By Seena Khoee | August 15, 2020

Ketones are Muscle Sparing

Keto is a great diet for building lean muscle. As long as your calorie needs are in the right place along with proper strength training it is the ideal diet to build quality muscle.

Ketones, the chemical your liver makes during ketosis promotes muscle growth.

There are 3 different types of ketone bodies produced during ketosis and the main beta-hydroxybutyrate, prevents the breakdown of muscle.

The 3 Different Energy System During Workouts

Creatine Phosphate System

The system which gives us energy from the start to the first 3-4 reps.

Anaerobic System 

Utilizes carbohydrates. The 5-15 rep range of the exercise.

Aerobic system

The endurance work.

On a ketogenic diet we have a lot of power in the Creatine Phosphate system which is the most important one in terms of ability to build muscle and strength.

Anabolism & Catabolism Metabolic States

Anabolism and Catabolism are 2 different metabolic states within our body. 

Catabolism is essentially the breakdown of energy & muscle. This occurs when eating food, exercising, fasting etc. 

Anabolism is essentially the rebuilding process. This occurs when we are resting, sleeping and recovering.

Along with a proper catabolic gameplan, strength training routine, proper nutrition we also need a proper anabolic process.

Catabolic hormone

  1. Cortisol
  2. Adrenaline
  3. Glucogeno – Opposite of insulin

These are the hormones that break down our muscle tissue.
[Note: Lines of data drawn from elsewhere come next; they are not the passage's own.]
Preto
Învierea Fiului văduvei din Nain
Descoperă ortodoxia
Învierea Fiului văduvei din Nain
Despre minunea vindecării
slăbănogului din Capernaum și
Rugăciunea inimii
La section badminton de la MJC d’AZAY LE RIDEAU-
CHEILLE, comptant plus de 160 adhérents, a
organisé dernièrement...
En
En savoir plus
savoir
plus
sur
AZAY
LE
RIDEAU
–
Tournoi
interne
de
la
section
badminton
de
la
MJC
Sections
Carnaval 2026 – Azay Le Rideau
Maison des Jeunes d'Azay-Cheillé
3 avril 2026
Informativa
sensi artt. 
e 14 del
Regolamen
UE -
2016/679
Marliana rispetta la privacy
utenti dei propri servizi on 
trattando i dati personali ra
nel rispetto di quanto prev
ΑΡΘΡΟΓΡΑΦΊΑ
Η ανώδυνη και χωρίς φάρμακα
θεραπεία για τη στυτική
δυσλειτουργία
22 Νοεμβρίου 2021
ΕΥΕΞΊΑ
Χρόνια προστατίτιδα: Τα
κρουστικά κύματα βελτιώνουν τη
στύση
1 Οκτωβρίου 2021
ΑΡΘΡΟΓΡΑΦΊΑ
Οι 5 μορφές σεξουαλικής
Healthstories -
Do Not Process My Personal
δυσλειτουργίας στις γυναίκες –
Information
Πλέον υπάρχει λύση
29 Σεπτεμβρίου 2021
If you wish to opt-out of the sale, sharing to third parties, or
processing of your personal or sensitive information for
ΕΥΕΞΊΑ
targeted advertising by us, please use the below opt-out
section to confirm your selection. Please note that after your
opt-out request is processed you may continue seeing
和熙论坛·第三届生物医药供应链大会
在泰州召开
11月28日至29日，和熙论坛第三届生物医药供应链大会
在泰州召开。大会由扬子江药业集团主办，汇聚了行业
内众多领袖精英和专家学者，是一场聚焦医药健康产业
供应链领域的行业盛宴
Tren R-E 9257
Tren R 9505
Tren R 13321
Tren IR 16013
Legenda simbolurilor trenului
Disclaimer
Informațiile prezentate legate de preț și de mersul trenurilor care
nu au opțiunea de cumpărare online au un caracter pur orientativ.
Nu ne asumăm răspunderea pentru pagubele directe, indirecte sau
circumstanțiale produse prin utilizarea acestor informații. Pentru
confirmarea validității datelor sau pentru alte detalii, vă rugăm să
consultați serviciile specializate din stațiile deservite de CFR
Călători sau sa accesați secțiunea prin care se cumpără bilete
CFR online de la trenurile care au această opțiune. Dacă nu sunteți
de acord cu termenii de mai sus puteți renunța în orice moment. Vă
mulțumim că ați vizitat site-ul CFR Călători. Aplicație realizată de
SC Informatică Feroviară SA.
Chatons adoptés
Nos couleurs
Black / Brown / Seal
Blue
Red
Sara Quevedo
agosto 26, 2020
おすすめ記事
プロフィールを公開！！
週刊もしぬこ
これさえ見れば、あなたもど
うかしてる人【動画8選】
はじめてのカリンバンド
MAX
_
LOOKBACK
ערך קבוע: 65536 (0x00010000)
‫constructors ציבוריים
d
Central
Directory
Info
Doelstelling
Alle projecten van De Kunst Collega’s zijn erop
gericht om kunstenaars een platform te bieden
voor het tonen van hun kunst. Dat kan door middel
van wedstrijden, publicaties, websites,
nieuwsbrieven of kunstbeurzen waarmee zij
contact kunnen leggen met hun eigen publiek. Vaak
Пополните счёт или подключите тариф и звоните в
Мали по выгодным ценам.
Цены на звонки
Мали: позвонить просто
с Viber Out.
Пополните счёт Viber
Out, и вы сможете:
The purpose of Cortisol is to let us know when we are in danger. However if we are anxious, depressed, stressed and emotions similar to those for an extended period of time, then this hormone will break down muscle and possibly cause us to store fat.

Fun fact, exercise is a stresser, when we are working out our cortisol levels increase. The reason for this is cortisol’s goal is to elevate blood glucose, and transfer the glucose into the muscles to be able to do the activity at hand.

If we workout too much, then there is a possible cause of an adrenaline gland enlargement which will cause us to chronicle produce cortisol.

Remedies to Lower Cortisol

  1. Sleep
  2. Relax
  3. Meditate
  4. Hangout with friends
  5. Have fun
  6. Don’t overwhelm yourself with too many goals
  7. Take it was
  8. Have rest days.

Anabolic hormones

  1. Growth Hormone
  2. Insulin
  3. Testosterone

These are the hormones that allow the body to utilize protein & build muscle.

Anabolism plays a significant role in building strength and lean muscle mass. With quality 8 hours of sleep along with adequate amounts of calories and weight training, you will support your body with high levels of anabolic hormones and low levels of catabolic hormones which will promote muscle growth, develop strength and improve overall well being.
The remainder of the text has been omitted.